SRIPOKU.COM, LUBUKLINGGAU – Wali Kota Lubuklinggau, Rachmat Hidayat, meminta PT Kereta Api Indonesia (KAI) segera memasang palang pintu di perlintasan kereta api menyusul insiden seorang remaja yang meninggal dunia tertabrak kereta relasi Palembang–Lubuklinggau.
Sebagai langkah awal, Pemerintah Kota Lubuklinggau akan mengirimkan surat resmi kepada PT KAI untuk mengusulkan pemasangan palang pintu di sejumlah titik perlintasan yang berada di kawasan permukiman warga.

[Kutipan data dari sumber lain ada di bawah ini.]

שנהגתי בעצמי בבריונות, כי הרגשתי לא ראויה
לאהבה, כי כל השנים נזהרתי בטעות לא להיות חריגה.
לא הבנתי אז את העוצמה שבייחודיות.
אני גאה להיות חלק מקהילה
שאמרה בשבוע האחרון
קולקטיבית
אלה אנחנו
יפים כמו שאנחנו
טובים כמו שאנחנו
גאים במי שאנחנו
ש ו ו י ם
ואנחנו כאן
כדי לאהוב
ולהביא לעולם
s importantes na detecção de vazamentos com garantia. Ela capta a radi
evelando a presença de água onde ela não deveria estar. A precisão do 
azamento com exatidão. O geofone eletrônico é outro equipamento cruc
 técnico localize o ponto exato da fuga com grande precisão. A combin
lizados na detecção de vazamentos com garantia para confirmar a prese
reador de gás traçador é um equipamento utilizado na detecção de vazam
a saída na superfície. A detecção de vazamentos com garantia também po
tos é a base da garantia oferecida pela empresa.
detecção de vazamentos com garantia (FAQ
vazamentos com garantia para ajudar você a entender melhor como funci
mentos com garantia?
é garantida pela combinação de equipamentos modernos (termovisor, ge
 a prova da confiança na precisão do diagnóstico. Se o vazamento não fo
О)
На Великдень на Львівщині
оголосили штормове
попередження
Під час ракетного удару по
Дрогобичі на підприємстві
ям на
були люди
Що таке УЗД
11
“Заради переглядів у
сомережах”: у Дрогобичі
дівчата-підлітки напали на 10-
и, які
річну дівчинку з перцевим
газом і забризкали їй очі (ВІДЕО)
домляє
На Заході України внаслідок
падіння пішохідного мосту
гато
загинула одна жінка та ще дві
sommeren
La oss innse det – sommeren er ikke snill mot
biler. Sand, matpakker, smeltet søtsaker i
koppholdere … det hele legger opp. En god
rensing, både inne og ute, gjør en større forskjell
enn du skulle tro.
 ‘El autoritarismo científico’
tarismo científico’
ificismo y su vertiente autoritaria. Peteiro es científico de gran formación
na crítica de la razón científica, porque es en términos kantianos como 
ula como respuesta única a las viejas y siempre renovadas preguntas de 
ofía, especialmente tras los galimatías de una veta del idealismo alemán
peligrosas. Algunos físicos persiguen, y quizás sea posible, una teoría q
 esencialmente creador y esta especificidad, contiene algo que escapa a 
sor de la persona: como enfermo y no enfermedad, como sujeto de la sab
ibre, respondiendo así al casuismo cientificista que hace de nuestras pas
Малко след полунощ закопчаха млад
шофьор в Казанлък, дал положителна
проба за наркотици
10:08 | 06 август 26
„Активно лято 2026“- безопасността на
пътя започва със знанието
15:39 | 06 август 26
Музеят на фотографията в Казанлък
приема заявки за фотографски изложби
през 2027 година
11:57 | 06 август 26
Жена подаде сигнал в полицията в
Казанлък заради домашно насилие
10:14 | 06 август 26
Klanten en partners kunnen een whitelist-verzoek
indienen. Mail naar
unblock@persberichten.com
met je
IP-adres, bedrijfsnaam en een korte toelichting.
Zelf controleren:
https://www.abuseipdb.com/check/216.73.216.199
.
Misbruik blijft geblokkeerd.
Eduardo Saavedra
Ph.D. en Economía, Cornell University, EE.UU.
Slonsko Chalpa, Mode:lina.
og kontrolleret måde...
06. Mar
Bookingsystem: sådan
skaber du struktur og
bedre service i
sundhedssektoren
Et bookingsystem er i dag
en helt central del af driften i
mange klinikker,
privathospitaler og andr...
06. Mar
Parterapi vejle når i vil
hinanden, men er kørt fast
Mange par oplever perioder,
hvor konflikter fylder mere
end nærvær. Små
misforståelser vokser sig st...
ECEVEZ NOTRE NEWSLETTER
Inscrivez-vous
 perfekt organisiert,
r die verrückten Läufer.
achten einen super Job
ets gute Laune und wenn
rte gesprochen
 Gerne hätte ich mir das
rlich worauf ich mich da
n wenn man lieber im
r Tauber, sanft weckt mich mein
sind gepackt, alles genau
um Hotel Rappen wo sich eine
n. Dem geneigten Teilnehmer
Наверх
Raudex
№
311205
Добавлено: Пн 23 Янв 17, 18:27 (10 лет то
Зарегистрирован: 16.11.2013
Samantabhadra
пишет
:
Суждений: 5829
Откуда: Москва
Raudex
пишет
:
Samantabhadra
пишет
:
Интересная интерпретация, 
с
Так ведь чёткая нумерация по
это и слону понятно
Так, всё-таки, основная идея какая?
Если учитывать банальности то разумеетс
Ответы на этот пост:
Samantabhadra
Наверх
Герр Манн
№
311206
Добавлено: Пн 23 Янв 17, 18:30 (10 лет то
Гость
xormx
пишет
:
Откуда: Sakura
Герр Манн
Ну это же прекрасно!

“Kami akan bersurat ke PT KAI agar memasang palang di setiap perlintasan warga,” ujar Wali Kota, Selasa (31/3/2026).
Ia mengungkapkan, keluhan terkait minimnya pengamanan perlintasan sebenarnya sudah lama disampaikan masyarakat.
Oleh karena itu, pemerintah kota akan segera melakukan pendataan lokasi perlintasan yang membutuhkan penanganan.
Pendataan tersebut mencakup wilayah dari Kelurahan Pasar Pemiri hingga Air Kati yang dilintasi jalur kereta api.
Selain itu, pemerintah juga menerima aspirasi dari masyarakat agar akses perlintasan dapat dilalui kendaraan, khususnya mobil pemadam kebakaran, sebagai langkah antisipasi saat terjadi keadaan darurat.
Meski demikian, Wali Kota menegaskan bahwa pihaknya tetap akan mengikuti standar operasional prosedur (SOP) yang ditetapkan oleh PT KAI terkait pengamanan perlintasan.
Pemerintah juga mengimbau masyarakat untuk selalu berhati-hati saat melintas di jalur kereta api dan lebih memilih menunggu ketika kereta akan melintas demi keselamatan.